EXERCISE DIRECTIONS => You are to retype exactly the line with "drugi način." and every line after it in the entries below.

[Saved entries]
□ □ □

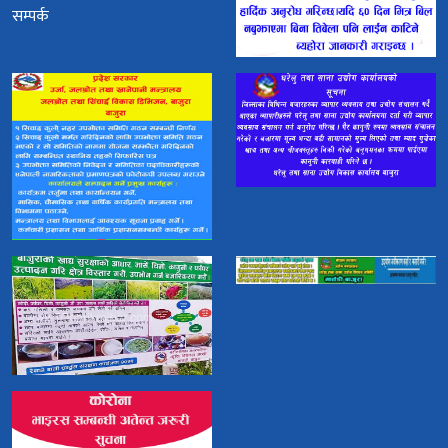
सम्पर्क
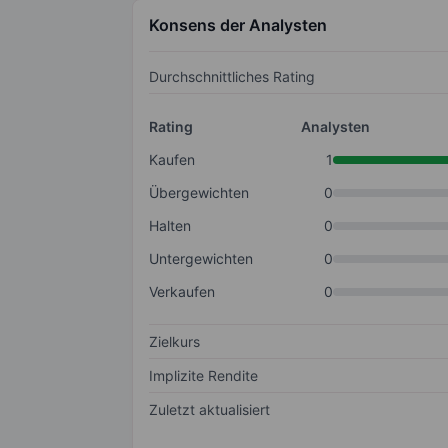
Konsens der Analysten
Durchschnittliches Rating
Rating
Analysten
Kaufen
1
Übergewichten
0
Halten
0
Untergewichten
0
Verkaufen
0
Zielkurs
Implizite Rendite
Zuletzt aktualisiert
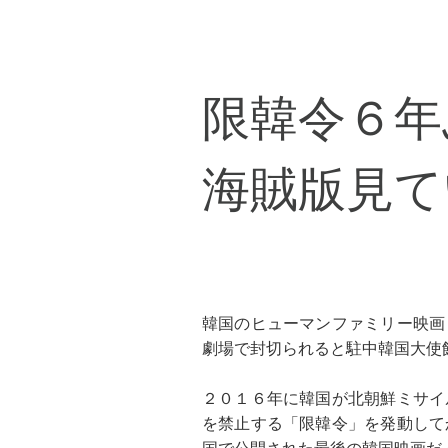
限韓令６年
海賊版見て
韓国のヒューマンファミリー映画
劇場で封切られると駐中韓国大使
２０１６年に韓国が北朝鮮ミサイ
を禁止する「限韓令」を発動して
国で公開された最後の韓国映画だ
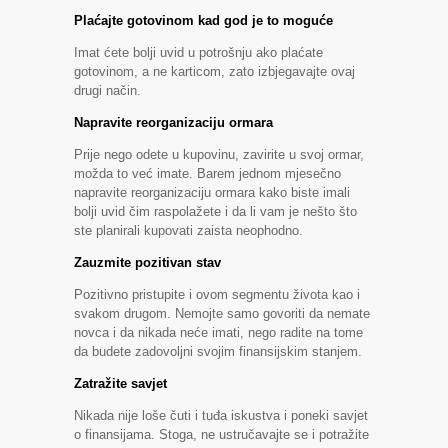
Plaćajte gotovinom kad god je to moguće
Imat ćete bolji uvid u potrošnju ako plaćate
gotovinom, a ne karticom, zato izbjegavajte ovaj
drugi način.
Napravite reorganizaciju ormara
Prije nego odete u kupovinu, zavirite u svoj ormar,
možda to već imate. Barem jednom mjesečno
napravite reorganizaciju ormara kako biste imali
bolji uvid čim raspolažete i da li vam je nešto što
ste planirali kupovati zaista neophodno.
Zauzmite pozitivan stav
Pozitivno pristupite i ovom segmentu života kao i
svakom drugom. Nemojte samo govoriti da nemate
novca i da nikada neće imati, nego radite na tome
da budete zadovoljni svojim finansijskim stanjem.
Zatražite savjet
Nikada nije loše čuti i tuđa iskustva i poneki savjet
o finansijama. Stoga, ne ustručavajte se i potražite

□ □ □

TASK ANSWER =>
drugi način.
Napravite reorganizaciju ormara
Prije nego odete u kupovinu, zavirite u svoj ormar,
možda to već imate. Barem jednom mjesečno
napravite reorganizaciju ormara kako biste imali
bolji uvid čim raspolažete i da li vam je nešto što
ste planirali kupovati zaista neophodno.
Zauzmite pozitivan stav
Pozitivno pristupite i ovom segmentu života kao i
svakom drugom. Nemojte samo govoriti da nemate
novca i da nikada neće imati, nego radite na tome
da budete zadovoljni svojim finansijskim stanjem.
Zatražite savjet
Nikada nije loše čuti i tuđa iskustva i poneki savjet
o finansijama. Stoga, ne ustručavajte se i potražite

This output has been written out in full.